Penney’s supplier diversity group in February created a steering committee comprising the most senior managers of its seven core businesses, to help keep management focused on developing a diverse supplier base.
“We need the commitment of upper management to take us beyond the $700 million level,” Maxwell acknowledged. “We partnered with our diversity relationship marketing department to gain additional support.
“We want to make sure that we use certified minority-owned and -controlled businesses,” Maxwell emphasized.
Companies that are at least 51 percent owned by minorities can be certified through 42 regional certifying councils operated by the NMSDC. Similarly, the Women’s Business National Enterprise Council has four agencies that certify businesses as owned and controlled by women.

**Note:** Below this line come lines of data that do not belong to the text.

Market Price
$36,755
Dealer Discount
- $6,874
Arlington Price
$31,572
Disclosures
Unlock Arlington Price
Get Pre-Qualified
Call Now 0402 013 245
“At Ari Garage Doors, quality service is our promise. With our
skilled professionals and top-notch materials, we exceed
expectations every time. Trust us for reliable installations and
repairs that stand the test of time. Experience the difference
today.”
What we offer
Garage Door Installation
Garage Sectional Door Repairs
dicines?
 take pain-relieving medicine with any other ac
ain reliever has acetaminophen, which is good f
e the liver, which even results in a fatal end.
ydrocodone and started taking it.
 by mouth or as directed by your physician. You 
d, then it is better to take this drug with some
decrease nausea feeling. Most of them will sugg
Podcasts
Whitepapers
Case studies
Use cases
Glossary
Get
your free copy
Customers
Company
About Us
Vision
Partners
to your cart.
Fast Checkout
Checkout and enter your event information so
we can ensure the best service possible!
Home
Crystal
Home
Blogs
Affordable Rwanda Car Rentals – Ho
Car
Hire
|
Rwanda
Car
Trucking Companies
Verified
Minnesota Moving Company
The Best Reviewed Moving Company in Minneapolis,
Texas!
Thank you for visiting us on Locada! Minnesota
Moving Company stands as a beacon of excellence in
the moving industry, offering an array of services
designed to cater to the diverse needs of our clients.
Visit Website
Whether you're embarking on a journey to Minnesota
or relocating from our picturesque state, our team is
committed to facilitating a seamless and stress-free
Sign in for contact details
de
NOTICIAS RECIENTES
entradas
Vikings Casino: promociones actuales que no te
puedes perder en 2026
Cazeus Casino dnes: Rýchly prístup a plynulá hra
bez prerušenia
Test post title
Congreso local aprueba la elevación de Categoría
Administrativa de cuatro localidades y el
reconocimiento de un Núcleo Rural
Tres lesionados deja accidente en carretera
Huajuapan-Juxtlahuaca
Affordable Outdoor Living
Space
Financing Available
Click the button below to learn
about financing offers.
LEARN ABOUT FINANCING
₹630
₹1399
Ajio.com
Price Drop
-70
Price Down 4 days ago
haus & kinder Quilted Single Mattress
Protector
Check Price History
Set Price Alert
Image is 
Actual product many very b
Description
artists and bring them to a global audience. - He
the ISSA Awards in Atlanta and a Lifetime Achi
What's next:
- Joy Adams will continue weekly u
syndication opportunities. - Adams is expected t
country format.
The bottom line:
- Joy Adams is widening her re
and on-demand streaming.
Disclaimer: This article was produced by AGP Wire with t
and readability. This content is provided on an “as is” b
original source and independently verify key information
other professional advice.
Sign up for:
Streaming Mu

Dealing with fraudulent attempts to gain entree to their stores is one of the biggest problems facing retailers who are seeking to boost their business with minority-owned companies. “A lot of people play games, looking to break into the business,” said Wal-Mart’s Easterling. “We strictly deal with certified minority-owned firms. In this race for equality, we ask people to play by the rules.”
Apparel has been one of the more difficult areas to cultivate, impeded by undercapitalization and not knowing what is expected by retailers. Apparel firms are often started by a designer without a business background, retailers at the fair noted.
Nonetheless, Wal-Mart is carrying Karebo, a minority-owned line of career and casualwear targeted at African-American consumers, in 400 of its more than 2,000 stores around the country.
Target’s minority vendors of apparel include Romar Smi, a tops and bottoms resource, and Amber Brown, a collection of infants’ to girls’ apparel. And Sears added the Anthony Mark Hawkins line, targeted at African-Americans, this past March.
“We don’t fight our demographics,” said Sears’ Martin. “We have a diverse customer base, so we have a diverse work force, and we’re looking to do business with a more diverse base of suppliers.”